-- Records supplied follows --
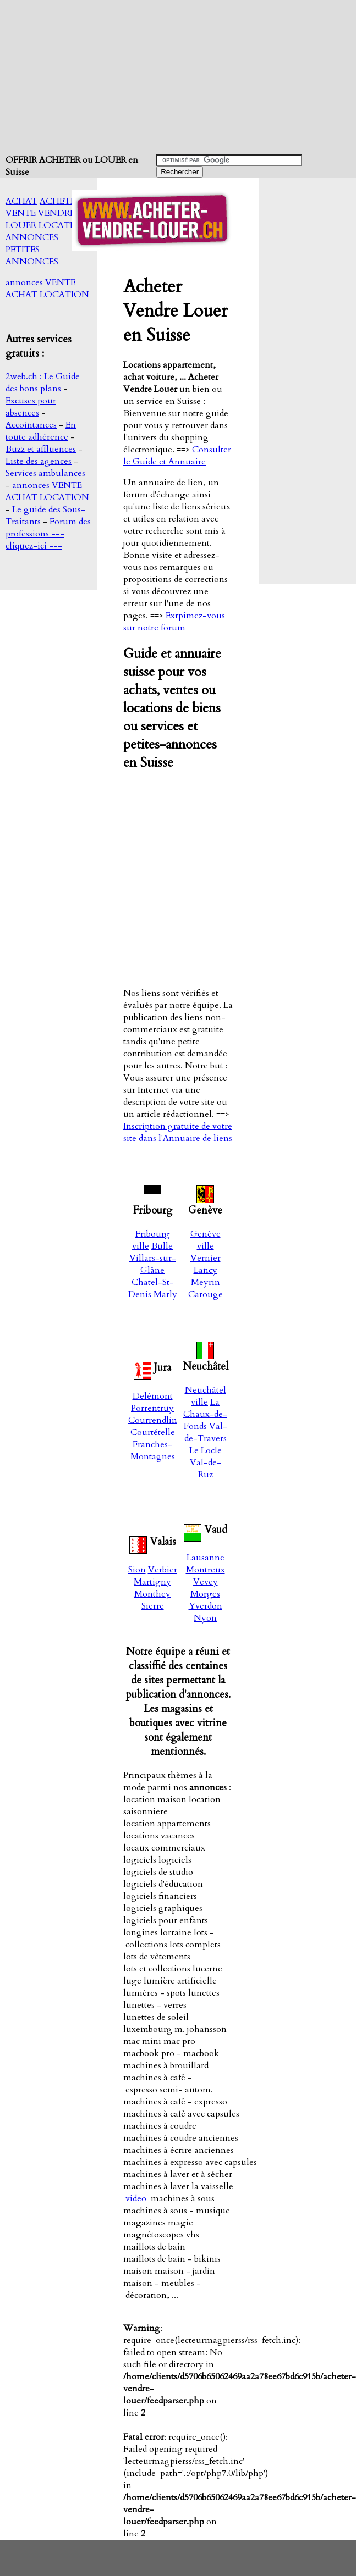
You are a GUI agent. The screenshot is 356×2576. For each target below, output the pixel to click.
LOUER (21, 225)
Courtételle (152, 1432)
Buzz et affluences (41, 449)
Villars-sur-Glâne (152, 1264)
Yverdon (205, 1606)
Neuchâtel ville (205, 1396)
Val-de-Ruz (205, 1468)
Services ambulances (45, 473)
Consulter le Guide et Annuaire (177, 456)
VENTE (21, 213)
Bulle (162, 1246)
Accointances (31, 425)
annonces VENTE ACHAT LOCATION (47, 288)
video (135, 2198)
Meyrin (205, 1282)
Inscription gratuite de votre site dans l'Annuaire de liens (177, 1132)
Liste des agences (39, 461)
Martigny (152, 1582)
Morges (205, 1594)
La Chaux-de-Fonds (205, 1414)
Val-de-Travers (205, 1432)
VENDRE (56, 213)
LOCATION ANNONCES (47, 231)
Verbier (162, 1570)
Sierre (152, 1606)
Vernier (205, 1258)
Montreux (205, 1570)
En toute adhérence (41, 431)
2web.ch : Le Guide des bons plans (43, 382)
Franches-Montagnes (152, 1450)
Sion (137, 1570)
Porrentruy (152, 1408)
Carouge (205, 1294)
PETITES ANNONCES (32, 255)
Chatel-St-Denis (151, 1288)
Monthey (152, 1594)
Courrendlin (152, 1420)
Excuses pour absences (31, 407)
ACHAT (21, 201)
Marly (165, 1294)
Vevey (205, 1582)
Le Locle (205, 1450)
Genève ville (205, 1240)
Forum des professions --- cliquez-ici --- (48, 534)
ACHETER (60, 201)
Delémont (153, 1396)
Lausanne (205, 1558)
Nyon (205, 1618)
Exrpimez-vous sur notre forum (174, 622)
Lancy (205, 1270)
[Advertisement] (180, 77)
-- Records supplied concluded --
» **What you are asked to do**: Filter the preceding entries down to the lines with "VENTE".

» **Written answer**:
VENTE (21, 213)
annonces VENTE ACHAT LOCATION (47, 288)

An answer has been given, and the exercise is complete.